Our brains love questions. They have the power to engage us and to shift our mindsets. They drive knowledge and growth, and fuel both creativity and critical thinking. Here are 10 ways to ask questions more intelligently you can start using today.

1. Questions for Creative Problem Solving

One of the most effective ways to approach any problem is to ask questions about it. The greatest thing about questions is that your brain automatically starts working on them as soon as you ask them. Not only that, but it’ll keep working on them in the background, when you’re not even aware of it.

For an initial set of more than 50 sample questions you can use in just about any problem, try the SCAMPER technique. Another effective technique you can use is asking why until you get to the core of your problem.

2. Questions for Shifting Your Perspective to a Problem

Just like it’s useful asking questions about a problem, so it is turning the problem itself into a question. We know that properly defining and stating problems is essential for great problem solving, and framing problems as questions is one of the techniques that can definitely boost your effectiveness as problem-solver.
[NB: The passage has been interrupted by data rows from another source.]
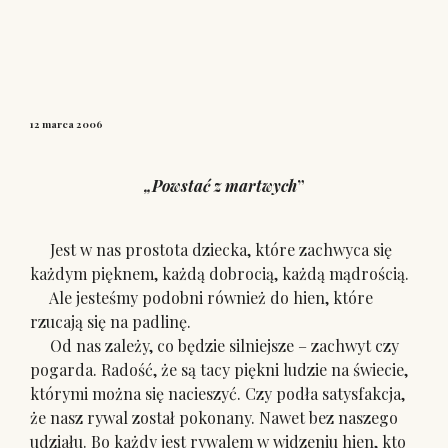
12 marca 2006
„Powstać z martwych
”
Jest w nas prostota dziecka, które zachwyca się
każdym pięknem, każdą dobrocią, każdą mądrością.
Ale jesteśmy podobni również do hien, które
rzucają się na padlinę.
Od nas zależy, co będzie silniejsze – zachwyt czy
pogarda. Radość, że są tacy piękni ludzie na świecie,
którymi można się nacieszyć. Czy podła satysfakcja,
że nasz rywal został pokonany. Nawet bez naszego
udziału. Bo każdy jest rywalem w widzeniu hien, kto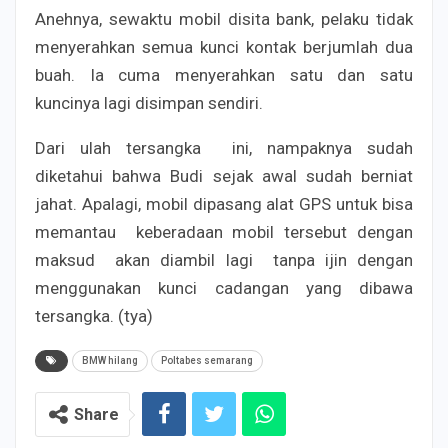
Anehnya, sewaktu mobil disita bank, pelaku tidak
menyerahkan semua kunci kontak berjumlah dua
buah. Ia cuma menyerahkan satu dan satu
kuncinya lagi disimpan sendiri.
Dari ulah tersangka ini, nampaknya sudah
diketahui bahwa Budi sejak awal sudah berniat
jahat. Apalagi, mobil dipasang alat GPS untuk bisa
memantau keberadaan mobil tersebut dengan
maksud akan diambil lagi tanpa ijin dengan
menggunakan kunci cadangan yang dibawa
tersangka. (tya)
BMW hilang
Poltabes semarang
Share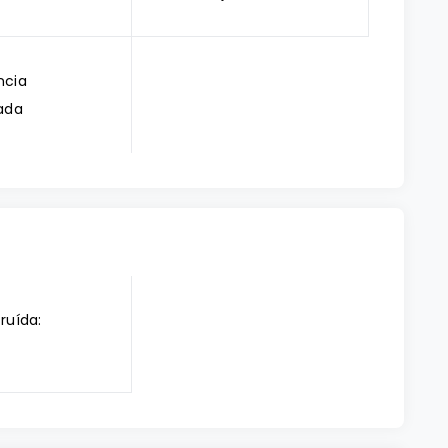
cia
ada
ruída: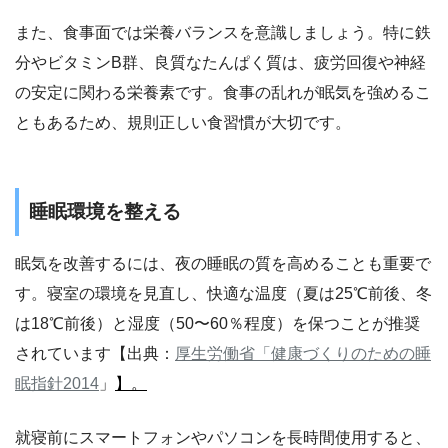
また、食事面では栄養バランスを意識しましょう。特に鉄
分やビタミンB群、良質なたんぱく質は、疲労回復や神経
の安定に関わる栄養素です。食事の乱れが眠気を強めるこ
ともあるため、規則正しい食習慣が大切です。
睡眠環境を整える
眠気を改善するには、夜の睡眠の質を高めることも重要で
す。寝室の環境を見直し、快適な温度（夏は25℃前後、冬
は18℃前後）と湿度（50〜60％程度）を保つことが推奨
されています【出典：
厚生労働省「健康づくりのための睡
眠指針2014
」
】。
就寝前にスマートフォンやパソコンを長時間使用すると、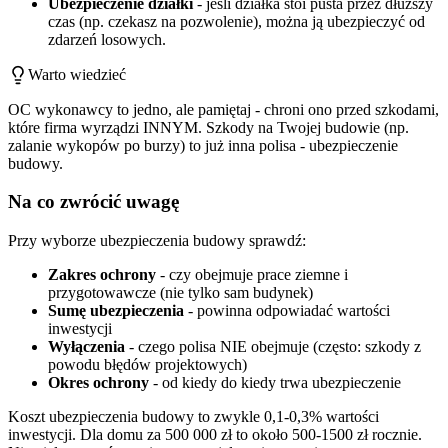
Ubezpieczenie działki
- jeśli działka stoi pusta przez dłuższy
czas (np. czekasz na pozwolenie), można ją ubezpieczyć od
zdarzeń losowych.
Warto wiedzieć
OC wykonawcy to jedno, ale pamiętaj - chroni ono przed szkodami,
które firma wyrządzi INNYM. Szkody na Twojej budowie (np.
zalanie wykopów po burzy) to już inna polisa - ubezpieczenie
budowy.
Na co zwrócić uwagę
Przy wyborze ubezpieczenia budowy sprawdź:
Zakres ochrony
- czy obejmuje prace ziemne i
przygotowawcze (nie tylko sam budynek)
Sumę ubezpieczenia
- powinna odpowiadać wartości
inwestycji
Wyłączenia
- czego polisa NIE obejmuje (często: szkody z
powodu błędów projektowych)
Okres ochrony
- od kiedy do kiedy trwa ubezpieczenie
Koszt ubezpieczenia budowy to zwykle 0,1-0,3% wartości
inwestycji. Dla domu za 500 000 zł to około 500-1500 zł rocznie.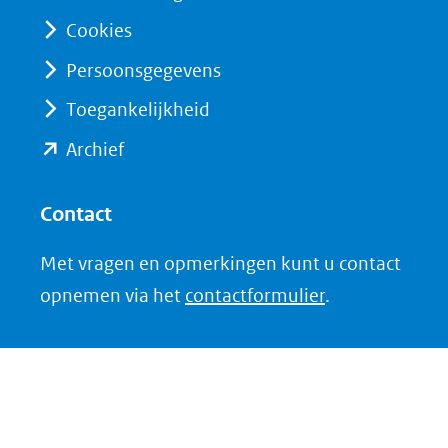
naar
website)
Cookies
een
andere
Persoonsgegevens
website)
Toegankelijkheid
(opent
Archief
in
nieuw
Contact
venster)
Met vragen en opmerkingen kunt u contact
(verwijst
opnemen via het
contactformulier
.
naar
een
andere
website)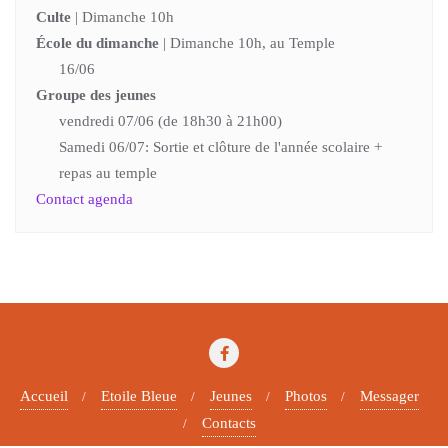
Culte
| Dimanche 10h
École du dimanche
| Dimanche 10h, au Temple
16/06
Groupe des jeunes
vendredi 07/06 (de 18h30 à 21h00)
Samedi 06/07: Sortie et clôture de l'année scolaire +
repas au temple
Contact agenda
Accueil
Etoile Bleue
Jeunes
Photos
Messager
Contacts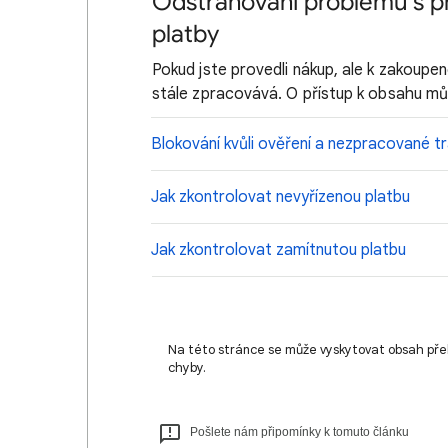
Odstraňování problémů s p
platby
Pokud jste provedli nákup, ale k zakoup
stále zpracovává. O přístup k obsahu můž
Blokování kvůli ověření a nezpracované t
Jak zkontrolovat nevyřízenou platbu
Jak zkontrolovat zamítnutou platbu
Na této stránce se může vyskytovat obsah pře
chyby.
Pošlete nám připomínky k tomuto článku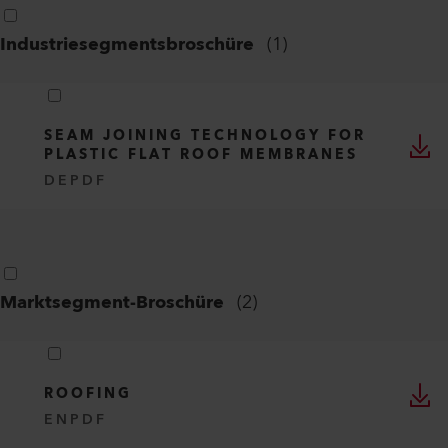
Industriesegmentsbroschüre
(
1
)
SEAM JOINING TECHNOLOGY FOR
PLASTIC FLAT ROOF MEMBRANES
DE
PDF
Marktsegment-Broschüre
(
2
)
ROOFING
EN
PDF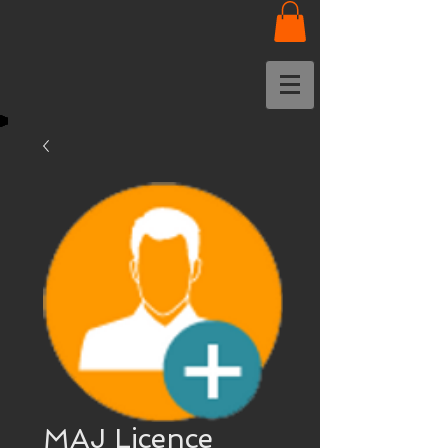
MAJ Licence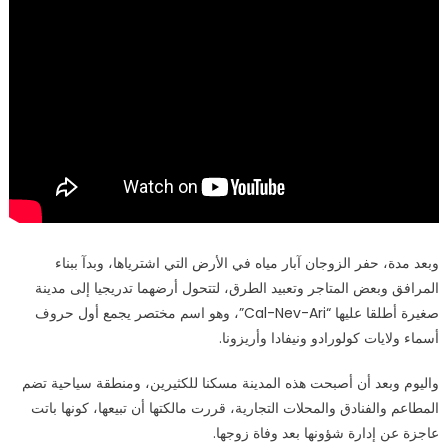
وبعد مدة، حفر الزوجان آبار مياه في الأرض التي اشترياها، وبدآ ببناء
المرافق وبعض المتاجر وتعبيد الطرق، لتتحول أرضهما تدريجيا إلى مدينة
صغيرة أطلقا عليها “Cal-Nev-Ari”، وهو اسم مختصر يجمع أول حروف
أسماء ولايات كولورادو ونيفادا وأريزونا.
واليوم وبعد أن أصبحت هذه المدينة مسكنا للكثيرين، ومنطقة سياحية تضم
المطاعم والفنادق والمحلات التجارية، قررت مالكتها أن تبيعها، كونها باتت
عاجزة عن إدارة شؤونها بعد وفاة زوجها.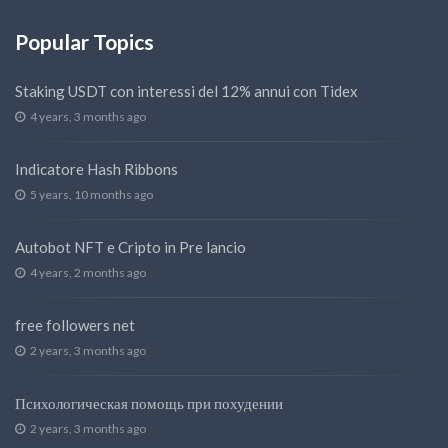
Popular Topics
Staking USDT con interessi del 12% annui con Tidex
4 years, 3 months ago
Indicatore Hash Ribbons
5 years, 10 months ago
Autobot NFT e Cripto in Pre lancio
4 years, 2 months ago
free followers net
2 years, 3 months ago
Психологическая помощь при похудении
2 years, 3 months ago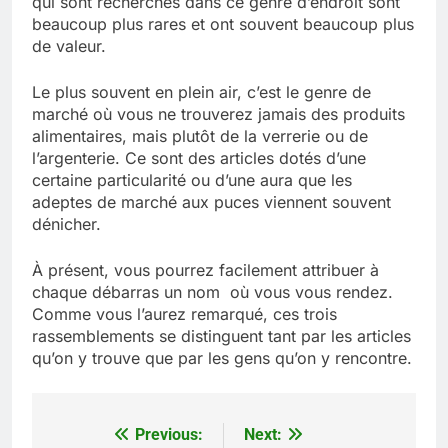
qui sont recherchés dans ce genre d’endroit sont
beaucoup plus rares et ont souvent beaucoup plus
de valeur.
Le plus souvent en plein air, c’est le genre de
marché où vous ne trouverez jamais des produits
alimentaires, mais plutôt de la verrerie ou de
l’argenterie. Ce sont des articles dotés d’une
certaine particularité ou d’une aura que les
adeptes de marché aux puces viennent souvent
dénicher.
À présent, vous pourrez facilement attribuer à
chaque débarras un nom où vous vous rendez.
Comme vous l’aurez remarqué, ces trois
rassemblements se distinguent tant par les articles
qu’on y trouve que par les gens qu’on y rencontre.
Previous:
Next:
Navigation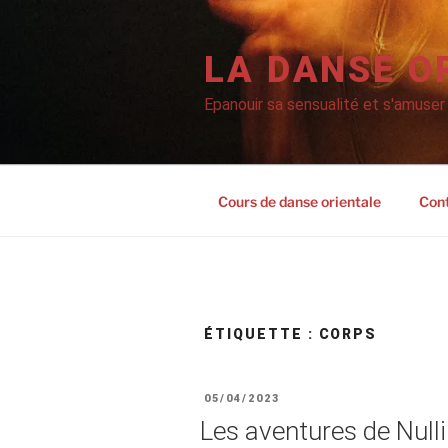
Aller
au
contenu
LA DANSE O
principal
Epanouir sa sensualité et s'amuser
Cours de danse orientale
Con
ÉTIQUETTE :
CORPS
PUBLIÉ
05/04/2023
LE
Les aventures de Nulli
In general, statements trigger our brains’ logical and analytical skills. Many times, they encourage you to try and reach conclusions as soon as possible. Questions, on the other hand, trigger our brains’ imagination and creative thinking skills. They encourage you to take a more exploratory approach, which tends to foster a whole new set of insights.

For example, try changing a problem statement such as “Ways to Improve My Life” into questions such as “In what ways can I improve my life?”, or “Is there an opportunity for improving my life here?”, and check how it feels.

3. Questions for Directing Thinking and Debate

Questions guide and direct our thinking process. Depending on the situation, it might be more useful to ask “open”, or “expanding” questions: they elicit new ideas, opinions and grow possibilities. Examples include “What are your thoughts on this idea?”, and “Can you think of other usage scenarios?”.

On the other hand, sometimes it might be more productive to ask “closed” or “narrowing down” questions: they converge focus, direct thinking, and bring discussions to a more objective, “down-to-earth” level. Examples include: “What are the tasks that need to get done?”, “How much will this cost?”.

The idea is to purposefully use different kinds of questions at different times to consciously drive your thinking process towards the most productive direction.

4. Questions for Education and Leadership

Great teachers and coaches know that true learning can only happen when students think by themselves. Questions are a great way to stimulate thinking — and, if used skillfully, work vastly better than just dumping knowledge into someone’s head.

Instead of simply showing concepts and solutions to students, teachers can use questions to instigate collaborative exploration: ” What would happen if we increased the angle here?”, “How would it behave without air resistance?” and so on.

Also, questions work not only for teachers, but can be extremely useful in business environments. In corporations, for example, leaders (formal or not) can, by asking questions and guiding people to think for themselves, encourage shared pride and ownership of the solutions generated. Typical questions include “What solutions can we see here?” and “What do you think we should do?”.

5. Questions for Creating Conversation and Empathy

Questions are the glue of empathetic communication: they energize and enliven conversations, inviting people to participate and to share insights and opinions. When you use them properly, people feel included and listened to and, therefore, will be much more likely to engage in meaningful and productive conversation.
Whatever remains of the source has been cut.